* Listed entries *
>>>

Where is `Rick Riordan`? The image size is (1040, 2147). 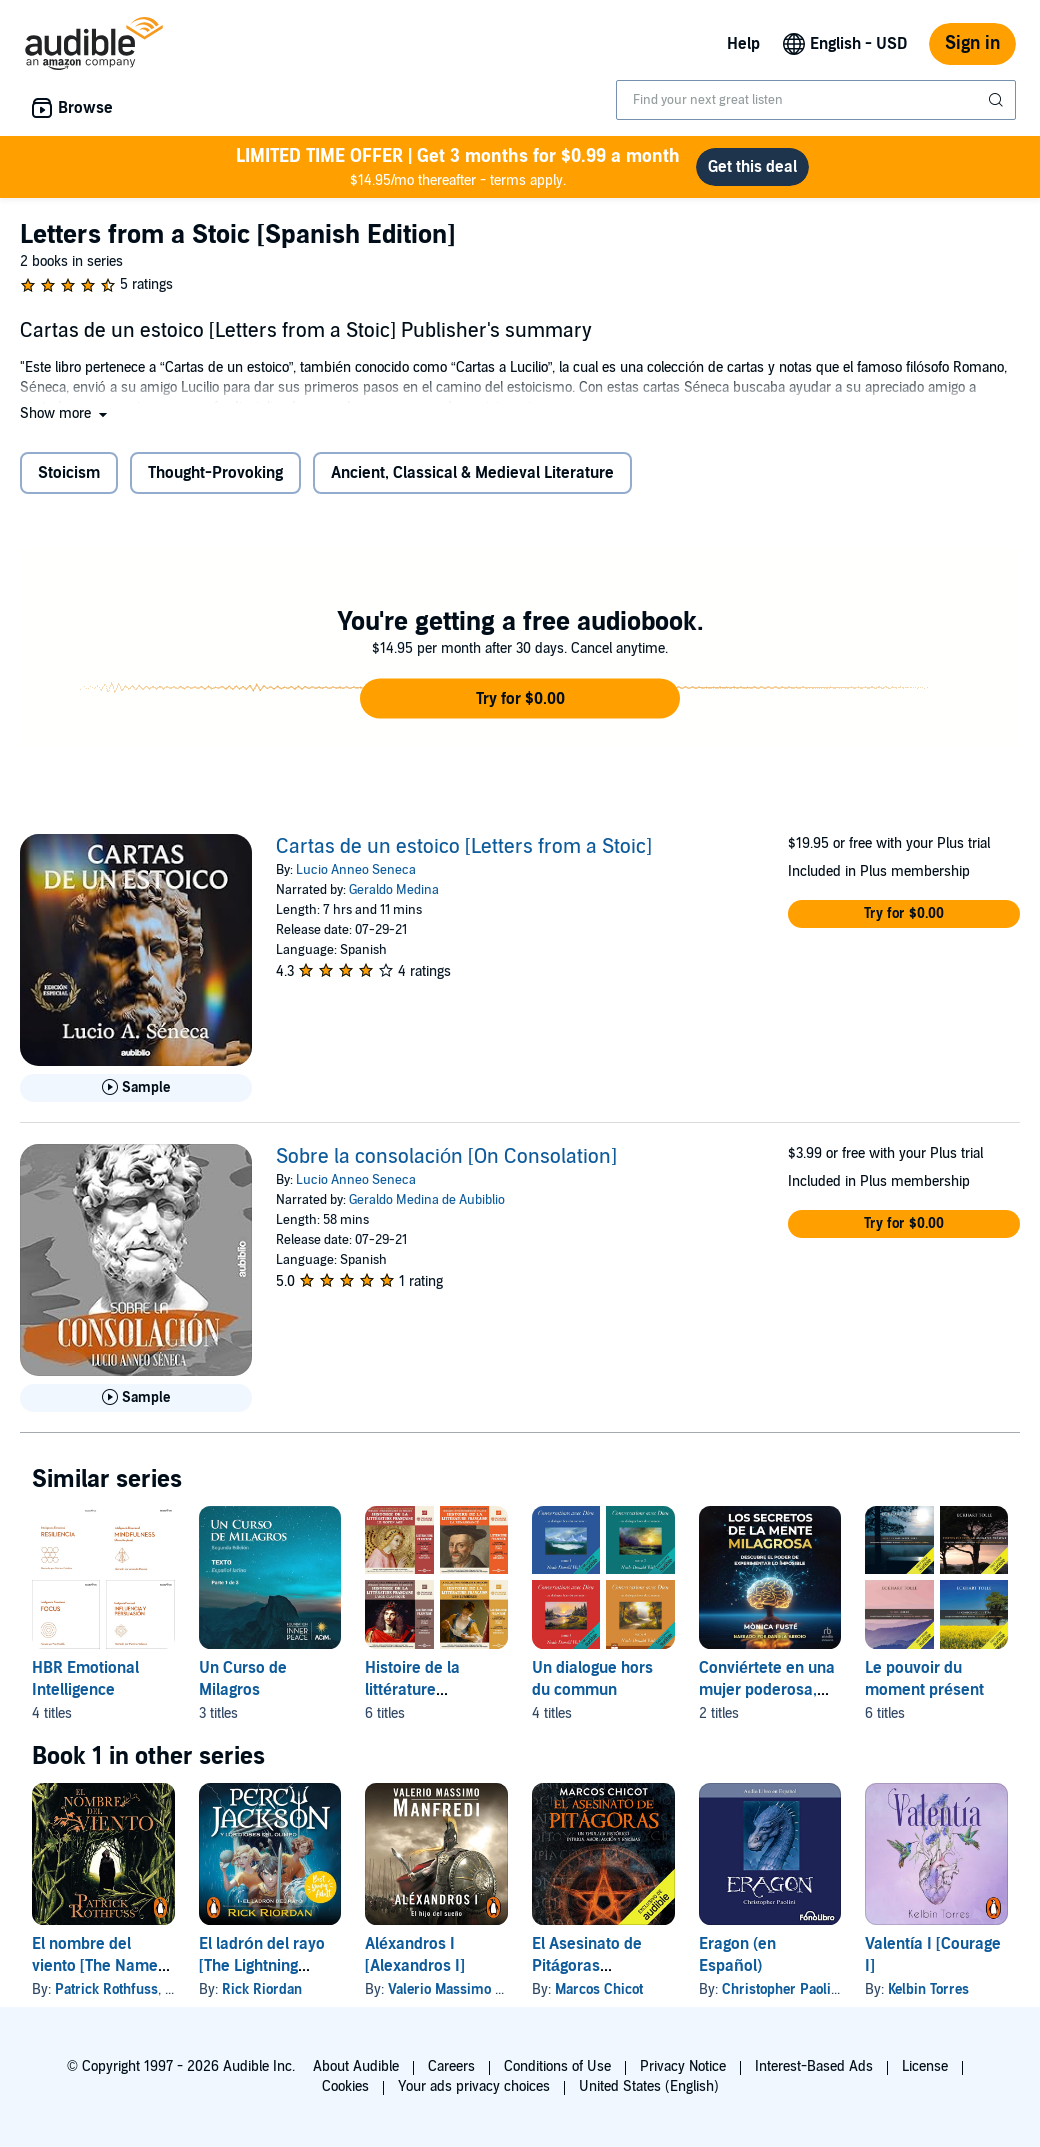 Rick Riordan is located at coordinates (262, 1989).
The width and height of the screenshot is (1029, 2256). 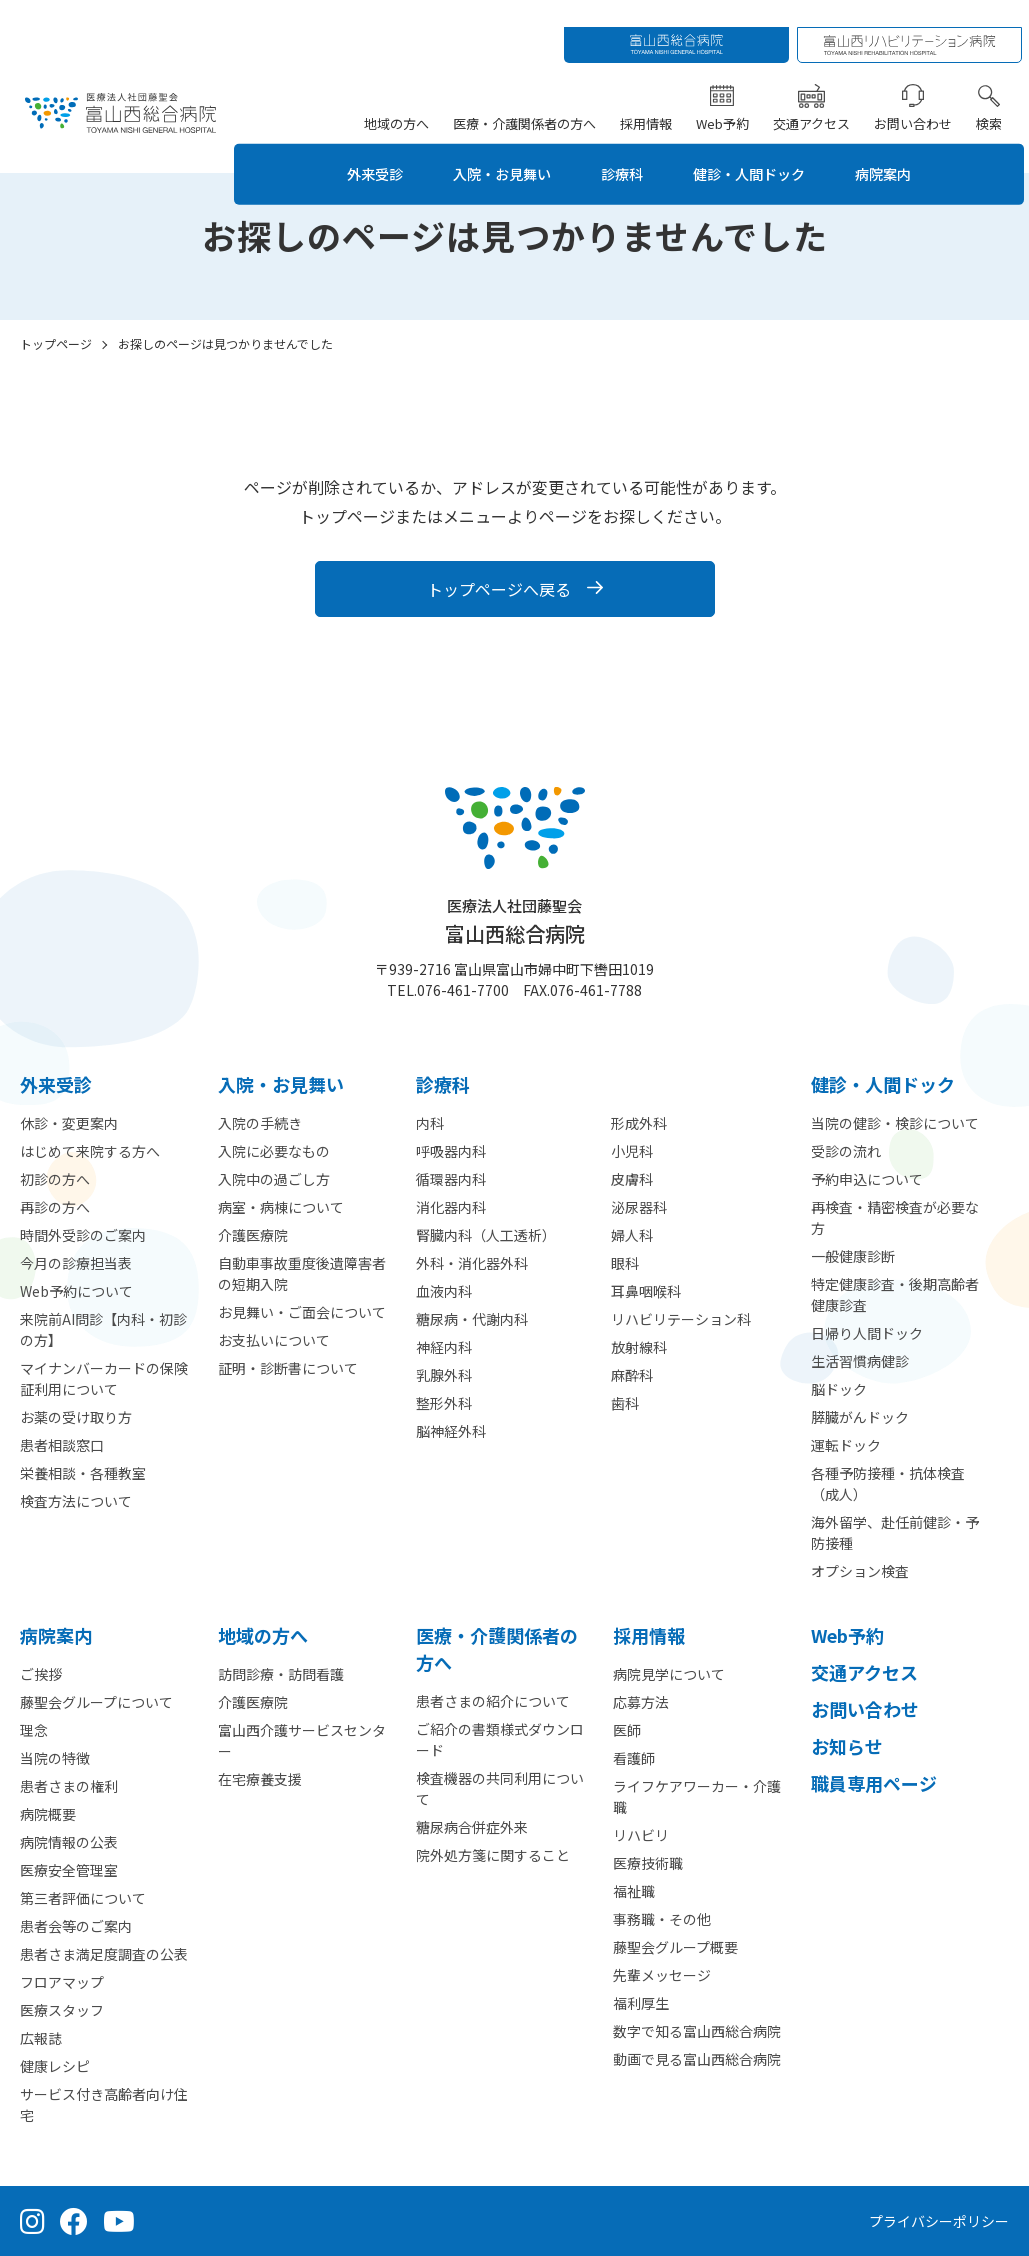 I want to click on 外来受診, so click(x=358, y=147).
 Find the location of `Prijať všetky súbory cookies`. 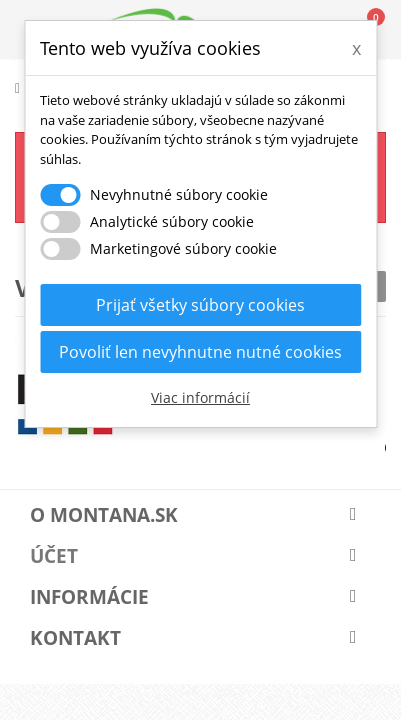

Prijať všetky súbory cookies is located at coordinates (200, 305).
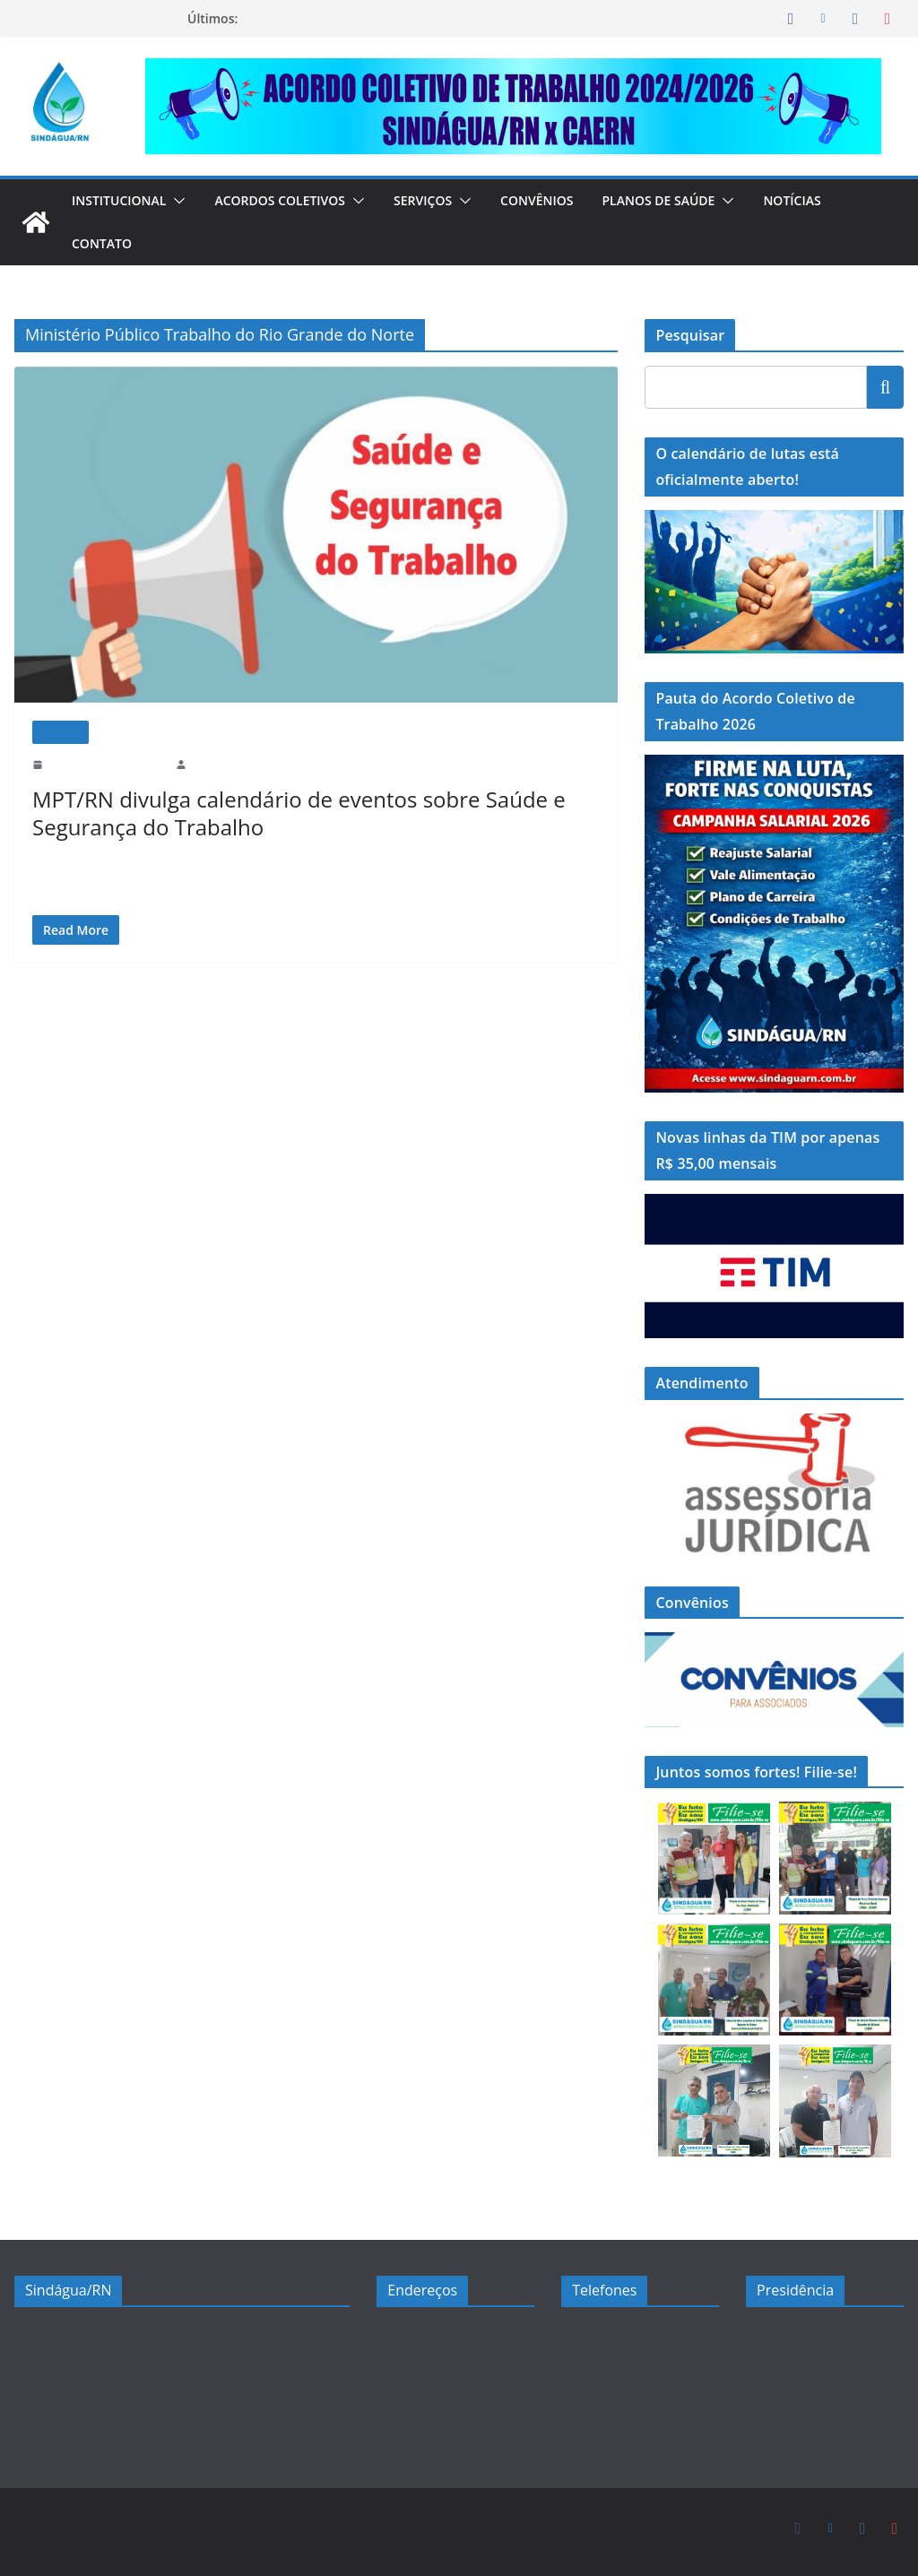  I want to click on Institucional, so click(123, 200).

<<<

* The task *
Beginning with the line that contains "Find the location" and ending with the final line of the material, reproduce those lines exactly and nothing else. Omit the pictures.

* Exercise solution *
 Find the location of `Prijať všetky súbory cookies`. 

Prijať všetky súbory cookies is located at coordinates (200, 305).
  I want to click on Institucional, so click(123, 200).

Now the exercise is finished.